__Exercise goal__:
Read through the records. Copy each line that has the word "Island".

__Material shown__:

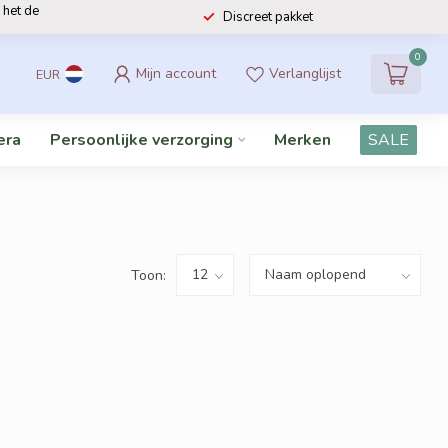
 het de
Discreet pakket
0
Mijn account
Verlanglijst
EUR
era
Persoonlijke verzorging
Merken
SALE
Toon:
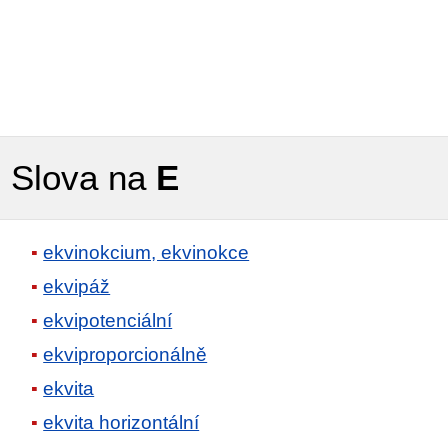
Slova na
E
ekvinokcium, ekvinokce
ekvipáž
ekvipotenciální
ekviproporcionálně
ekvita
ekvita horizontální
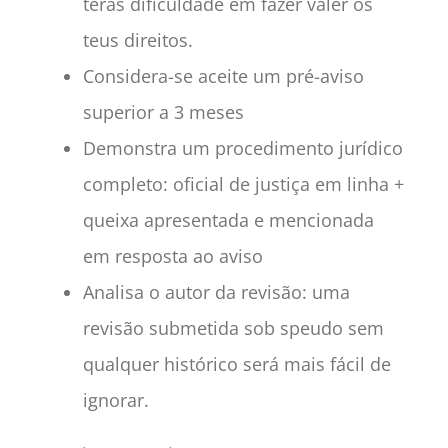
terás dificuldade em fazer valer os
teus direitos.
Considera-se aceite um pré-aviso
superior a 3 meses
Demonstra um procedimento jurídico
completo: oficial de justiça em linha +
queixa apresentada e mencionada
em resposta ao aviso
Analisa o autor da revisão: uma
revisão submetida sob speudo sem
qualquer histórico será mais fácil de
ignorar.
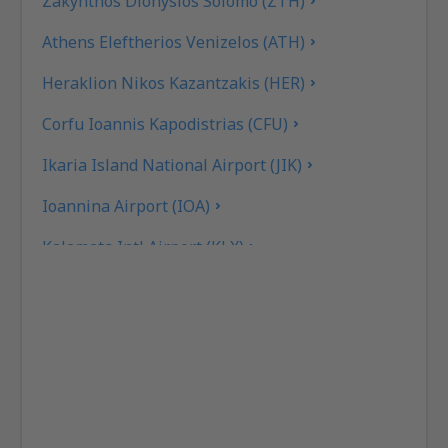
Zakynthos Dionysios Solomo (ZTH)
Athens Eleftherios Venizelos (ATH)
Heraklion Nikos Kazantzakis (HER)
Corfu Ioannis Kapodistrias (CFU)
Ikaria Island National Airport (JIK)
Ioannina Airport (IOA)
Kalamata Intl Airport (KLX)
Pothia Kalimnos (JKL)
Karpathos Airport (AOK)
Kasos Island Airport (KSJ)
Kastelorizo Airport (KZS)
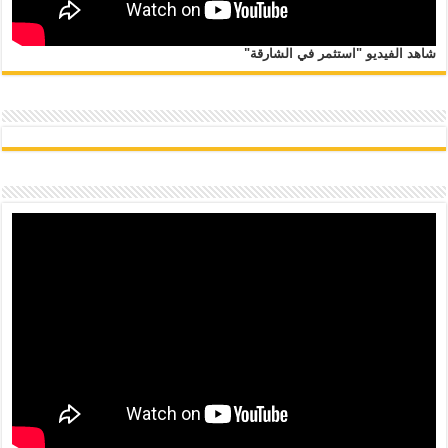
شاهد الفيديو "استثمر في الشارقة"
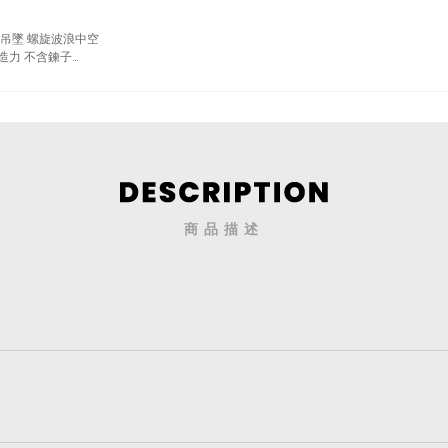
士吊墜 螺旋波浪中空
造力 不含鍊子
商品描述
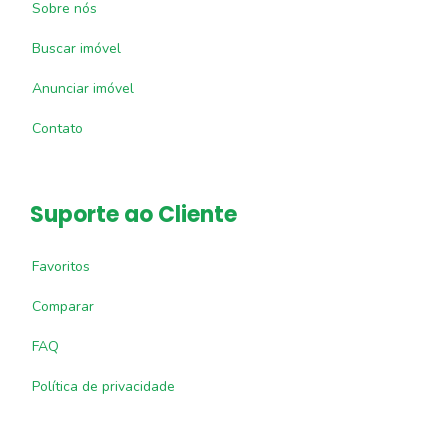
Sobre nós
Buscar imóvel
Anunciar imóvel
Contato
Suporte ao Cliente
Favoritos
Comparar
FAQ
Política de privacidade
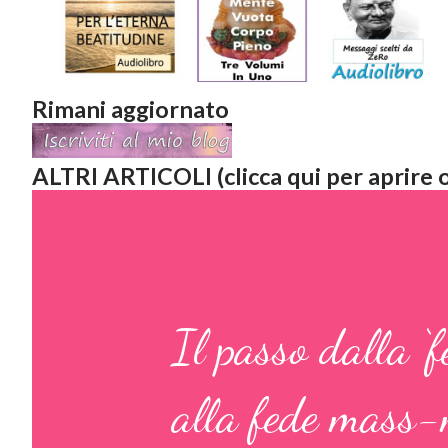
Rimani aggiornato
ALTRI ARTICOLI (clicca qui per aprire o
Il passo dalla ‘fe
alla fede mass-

__Result__:
Ikaria Island National Airport (JIK)
Kasos Island Airport (KSJ)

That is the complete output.